**TASK MATERIAL**:
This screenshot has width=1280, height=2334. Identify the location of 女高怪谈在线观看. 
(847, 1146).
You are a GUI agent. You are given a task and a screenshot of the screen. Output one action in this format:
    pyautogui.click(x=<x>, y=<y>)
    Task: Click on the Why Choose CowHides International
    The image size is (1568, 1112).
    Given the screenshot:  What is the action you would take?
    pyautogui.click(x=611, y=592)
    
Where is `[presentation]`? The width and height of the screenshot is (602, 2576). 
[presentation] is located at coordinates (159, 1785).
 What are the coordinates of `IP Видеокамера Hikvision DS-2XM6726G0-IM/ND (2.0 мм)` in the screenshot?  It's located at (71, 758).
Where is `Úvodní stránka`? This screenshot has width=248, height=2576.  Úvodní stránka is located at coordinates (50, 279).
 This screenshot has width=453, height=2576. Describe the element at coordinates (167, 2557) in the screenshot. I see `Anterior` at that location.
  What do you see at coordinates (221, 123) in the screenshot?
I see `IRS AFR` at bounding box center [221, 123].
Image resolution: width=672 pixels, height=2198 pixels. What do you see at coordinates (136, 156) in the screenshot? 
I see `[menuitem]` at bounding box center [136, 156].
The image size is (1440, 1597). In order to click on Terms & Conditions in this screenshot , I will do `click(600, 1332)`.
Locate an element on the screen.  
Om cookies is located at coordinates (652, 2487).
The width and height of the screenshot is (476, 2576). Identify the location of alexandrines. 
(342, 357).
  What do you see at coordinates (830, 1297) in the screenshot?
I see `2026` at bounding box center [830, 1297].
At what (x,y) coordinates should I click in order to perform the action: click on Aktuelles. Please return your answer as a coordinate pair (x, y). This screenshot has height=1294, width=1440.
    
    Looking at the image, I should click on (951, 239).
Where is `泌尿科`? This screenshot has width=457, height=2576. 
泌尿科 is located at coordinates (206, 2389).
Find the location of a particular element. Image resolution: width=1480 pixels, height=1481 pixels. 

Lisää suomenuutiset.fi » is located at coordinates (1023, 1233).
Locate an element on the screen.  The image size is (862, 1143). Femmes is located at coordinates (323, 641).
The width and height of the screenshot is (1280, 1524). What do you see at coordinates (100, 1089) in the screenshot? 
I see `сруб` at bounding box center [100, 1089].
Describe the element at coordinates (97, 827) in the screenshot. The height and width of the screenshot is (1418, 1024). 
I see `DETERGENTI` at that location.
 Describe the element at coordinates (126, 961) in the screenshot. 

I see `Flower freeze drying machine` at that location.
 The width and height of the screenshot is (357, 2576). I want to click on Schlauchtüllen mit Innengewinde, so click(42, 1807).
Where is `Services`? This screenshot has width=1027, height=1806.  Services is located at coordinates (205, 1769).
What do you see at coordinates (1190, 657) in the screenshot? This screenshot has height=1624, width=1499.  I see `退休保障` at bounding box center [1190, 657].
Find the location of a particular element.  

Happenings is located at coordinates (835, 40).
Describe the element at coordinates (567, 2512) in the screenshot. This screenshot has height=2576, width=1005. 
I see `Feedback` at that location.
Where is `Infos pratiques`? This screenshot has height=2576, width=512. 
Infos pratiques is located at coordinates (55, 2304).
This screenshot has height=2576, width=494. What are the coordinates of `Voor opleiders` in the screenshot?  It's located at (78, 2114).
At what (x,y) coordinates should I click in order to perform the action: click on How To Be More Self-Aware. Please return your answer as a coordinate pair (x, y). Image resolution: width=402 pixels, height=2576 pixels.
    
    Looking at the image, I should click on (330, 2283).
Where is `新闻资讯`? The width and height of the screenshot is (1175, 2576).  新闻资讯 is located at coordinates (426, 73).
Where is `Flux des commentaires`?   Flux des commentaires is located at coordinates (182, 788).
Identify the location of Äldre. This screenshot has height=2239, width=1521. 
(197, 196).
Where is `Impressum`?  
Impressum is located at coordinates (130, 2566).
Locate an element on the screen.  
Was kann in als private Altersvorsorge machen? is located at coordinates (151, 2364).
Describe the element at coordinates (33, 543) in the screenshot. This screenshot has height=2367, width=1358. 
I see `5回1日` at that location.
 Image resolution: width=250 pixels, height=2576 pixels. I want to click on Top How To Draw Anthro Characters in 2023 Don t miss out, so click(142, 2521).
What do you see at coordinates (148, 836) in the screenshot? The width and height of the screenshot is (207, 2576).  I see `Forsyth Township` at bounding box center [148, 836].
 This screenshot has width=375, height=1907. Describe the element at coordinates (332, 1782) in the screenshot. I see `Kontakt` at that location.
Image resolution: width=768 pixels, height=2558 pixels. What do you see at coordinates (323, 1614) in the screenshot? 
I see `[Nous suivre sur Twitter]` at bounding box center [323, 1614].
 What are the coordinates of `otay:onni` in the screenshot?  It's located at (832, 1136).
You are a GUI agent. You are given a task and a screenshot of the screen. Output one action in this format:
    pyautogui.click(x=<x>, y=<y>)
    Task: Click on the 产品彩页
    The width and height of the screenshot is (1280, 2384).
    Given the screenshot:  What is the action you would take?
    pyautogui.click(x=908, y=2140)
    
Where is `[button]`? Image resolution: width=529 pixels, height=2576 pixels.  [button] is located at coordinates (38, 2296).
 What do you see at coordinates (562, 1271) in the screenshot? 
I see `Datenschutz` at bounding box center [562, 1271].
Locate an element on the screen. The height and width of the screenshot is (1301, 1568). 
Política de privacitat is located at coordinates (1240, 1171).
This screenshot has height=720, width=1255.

**EXERCISE**: Write down all of the listing exactly.

**EXERCISE RESULT**:
This screenshot has width=1280, height=2334. Identify the location of 女高怪谈在线观看. 
(847, 1146).
You are a GUI agent. You are given a task and a screenshot of the screen. Output one action in this format:
    pyautogui.click(x=<x>, y=<y>)
    Task: Click on the Why Choose CowHides International
    The image size is (1568, 1112).
    Given the screenshot:  What is the action you would take?
    pyautogui.click(x=611, y=592)
    
Where is `[presentation]`? The width and height of the screenshot is (602, 2576). 
[presentation] is located at coordinates (159, 1785).
 What are the coordinates of `IP Видеокамера Hikvision DS-2XM6726G0-IM/ND (2.0 мм)` in the screenshot?  It's located at (71, 758).
Where is `Úvodní stránka`? This screenshot has width=248, height=2576.  Úvodní stránka is located at coordinates (50, 279).
 This screenshot has width=453, height=2576. Describe the element at coordinates (167, 2557) in the screenshot. I see `Anterior` at that location.
  What do you see at coordinates (221, 123) in the screenshot?
I see `IRS AFR` at bounding box center [221, 123].
Image resolution: width=672 pixels, height=2198 pixels. What do you see at coordinates (136, 156) in the screenshot? 
I see `[menuitem]` at bounding box center [136, 156].
The image size is (1440, 1597). In order to click on Terms & Conditions in this screenshot , I will do `click(600, 1332)`.
Locate an element on the screen.  
Om cookies is located at coordinates (652, 2487).
The width and height of the screenshot is (476, 2576). Identify the location of alexandrines. 
(342, 357).
  What do you see at coordinates (830, 1297) in the screenshot?
I see `2026` at bounding box center [830, 1297].
At what (x,y) coordinates should I click in order to perform the action: click on Aktuelles. Please return your answer as a coordinate pair (x, y). This screenshot has height=1294, width=1440.
    
    Looking at the image, I should click on (951, 239).
Where is `泌尿科`? This screenshot has width=457, height=2576. 
泌尿科 is located at coordinates (206, 2389).
Find the location of a particular element. Image resolution: width=1480 pixels, height=1481 pixels. 

Lisää suomenuutiset.fi » is located at coordinates (1023, 1233).
Locate an element on the screen.  The image size is (862, 1143). Femmes is located at coordinates (323, 641).
The width and height of the screenshot is (1280, 1524). What do you see at coordinates (100, 1089) in the screenshot? 
I see `сруб` at bounding box center [100, 1089].
Describe the element at coordinates (97, 827) in the screenshot. The height and width of the screenshot is (1418, 1024). 
I see `DETERGENTI` at that location.
 Describe the element at coordinates (126, 961) in the screenshot. 

I see `Flower freeze drying machine` at that location.
 The width and height of the screenshot is (357, 2576). I want to click on Schlauchtüllen mit Innengewinde, so click(42, 1807).
Where is `Services`? This screenshot has width=1027, height=1806.  Services is located at coordinates (205, 1769).
What do you see at coordinates (1190, 657) in the screenshot? This screenshot has height=1624, width=1499.  I see `退休保障` at bounding box center [1190, 657].
Find the location of a particular element.  

Happenings is located at coordinates (835, 40).
Describe the element at coordinates (567, 2512) in the screenshot. This screenshot has height=2576, width=1005. 
I see `Feedback` at that location.
Where is `Infos pratiques`? This screenshot has height=2576, width=512. 
Infos pratiques is located at coordinates (55, 2304).
This screenshot has height=2576, width=494. What are the coordinates of `Voor opleiders` in the screenshot?  It's located at (78, 2114).
At what (x,y) coordinates should I click in order to perform the action: click on How To Be More Self-Aware. Please return your answer as a coordinate pair (x, y). Image resolution: width=402 pixels, height=2576 pixels.
    
    Looking at the image, I should click on (330, 2283).
Where is `新闻资讯`? The width and height of the screenshot is (1175, 2576).  新闻资讯 is located at coordinates (426, 73).
Where is `Flux des commentaires`?   Flux des commentaires is located at coordinates (182, 788).
Identify the location of Äldre. This screenshot has height=2239, width=1521. 
(197, 196).
Where is `Impressum`?  
Impressum is located at coordinates (130, 2566).
Locate an element on the screen.  
Was kann in als private Altersvorsorge machen? is located at coordinates (151, 2364).
Describe the element at coordinates (33, 543) in the screenshot. This screenshot has height=2367, width=1358. 
I see `5回1日` at that location.
 Image resolution: width=250 pixels, height=2576 pixels. I want to click on Top How To Draw Anthro Characters in 2023 Don t miss out, so click(142, 2521).
What do you see at coordinates (148, 836) in the screenshot? The width and height of the screenshot is (207, 2576).  I see `Forsyth Township` at bounding box center [148, 836].
 This screenshot has width=375, height=1907. Describe the element at coordinates (332, 1782) in the screenshot. I see `Kontakt` at that location.
Image resolution: width=768 pixels, height=2558 pixels. What do you see at coordinates (323, 1614) in the screenshot? 
I see `[Nous suivre sur Twitter]` at bounding box center [323, 1614].
 What are the coordinates of `otay:onni` in the screenshot?  It's located at (832, 1136).
You are a GUI agent. You are given a task and a screenshot of the screen. Output one action in this format:
    pyautogui.click(x=<x>, y=<y>)
    Task: Click on the 产品彩页
    The width and height of the screenshot is (1280, 2384).
    Given the screenshot:  What is the action you would take?
    pyautogui.click(x=908, y=2140)
    
Where is `[button]`? Image resolution: width=529 pixels, height=2576 pixels.  [button] is located at coordinates (38, 2296).
 What do you see at coordinates (562, 1271) in the screenshot? 
I see `Datenschutz` at bounding box center [562, 1271].
Locate an element on the screen. The height and width of the screenshot is (1301, 1568). 
Política de privacitat is located at coordinates (1240, 1171).
This screenshot has height=720, width=1255.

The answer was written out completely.